Fettuccine Alfredo a la Marzano’s (c. 1987)
- 1 cube of butter
- 1/2-3/4 c. Parmesan cheese + extra for serving
- 2 c. whipping cream
- 3-4 cloves garlic, minced
- kosher salt
- freshly ground pepper
- dried parsley
- 1 lb. fresh fettuccine noodles (preferred) or a box of dried noodles
Start: butter & minced garlic
In a medium saucepan, melt butter over medium heat until it starts to sizzle. Add garlic to the butter, turn down the heat to medium-low and let it bubble for 3-4 minutes while whisking occasionally. If it starts to brown, remove the pan right away…burnt butter (it’ll be brown) or garlic (it’ll also be brown) MUST be tossed, and you’ll hate to burn through another cube of butter at today’s prices.
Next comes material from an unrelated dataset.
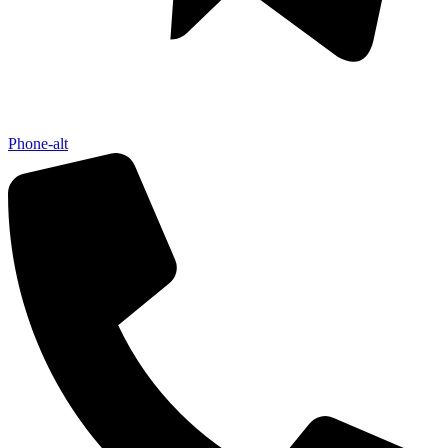
Phone-alt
Next: whipping cream & spices
Once the butter has bubbled 3-4 minutes, add 1 c whipping cream (save the rest) and the spices. Let it start to bubble up in the pan, then turn the heat to low and let it simmer for 30 minutes. THIS IS THE MOST IMPORTANT PART. An old friend (who used to attempt this at the request of her daughters because they loved my dish so much), never was able to make it because she was too impatient. This simmering process, often called “low & slow,” is essential to thicken the sauce and infuse the sauce with the garlic & pepper flavors. Add more cream as necessary if you feel it’s becoming too thick for your preference.
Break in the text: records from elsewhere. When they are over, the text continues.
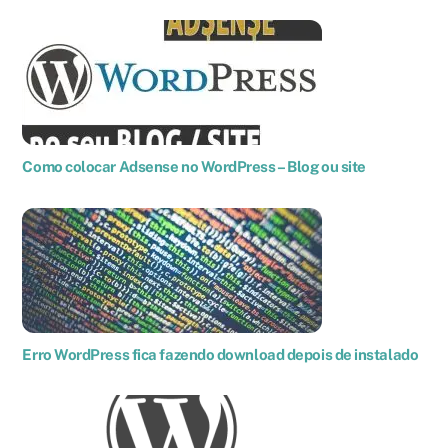
Como colocar Adsense no WordPress – Blog ou site
Erro WordPress fica fazendo download depois de instalado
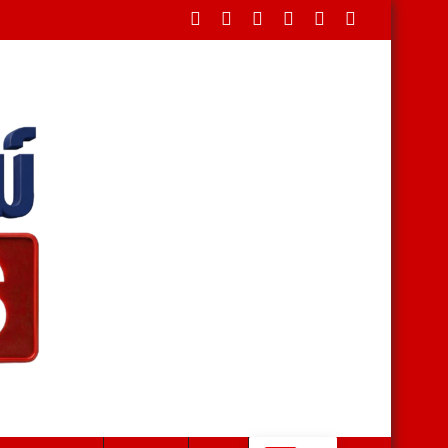
่ายจัดหาโลหิตคุณภาพรองรับผู้ป่วย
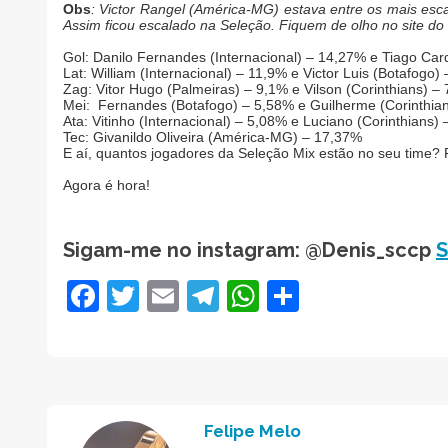
Obs
: Victor Rangel (América-MG) estava entre os mais esc
Assim ficou escalado na Seleção. Fiquem de olho no site 
Gol: Danilo Fernandes (Internacional) – 14,27% e Tiago Ca
Lat: William (Internacional) – 11,9% e Victor Luis (Botafogo)
Zag: Vitor Hugo (Palmeiras) – 9,1% e Vilson (Corinthians) –
Mei: Fernandes (Botafogo) – 5,58% e Guilherme (Corinthia
Ata: Vitinho (Internacional) – 5,08% e Luciano (Corinthians)
Tec: Givanildo Oliveira (América-MG) – 17,37%
E aí, quantos jogadores da Seleção Mix estão no seu time?
Agora é hora!
Sigam-me no instagram: @Denis_sccp
S
Facebook
Twitter
Email
Telegram
WhatsApp
Share
Felipe Melo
In the meantime, boil the fettuccine noodles according to directions. If you can’t get good fresh noodles, dried supermarket pasta works fine. My kids like the Farfalle shape the best, and the thickness of the noodles stands up well to this rich sauce.
Finally: the parmesan cheese, grated on a microplane if possible or the smallest holes on a regular box grater.
After 30 minutes of simmering, SLOWLY add the cheese while whisking the sauce. This is important so the cheese doesn’t clump and so that it melts evenly. Continue to simmer, stirring occasionally, another 10 minutes. Add more cream if it becomes too thick.
To serve: Toss drained, hot (but not rinsed) pasta with Alfredo sauce. The purist will serve this with a dusting of more shredded Parmesan and some freshly ground pepper. I like to add diced, ripe tomato, sometimes sauteed shrimp, sometimes grilled, chopped chicken and sometimes walnuts that have been sauteed in olive oil with salt & pepper until toasted.
The boys: “Can we have Fettuccine Alfredo, please?” Never fails.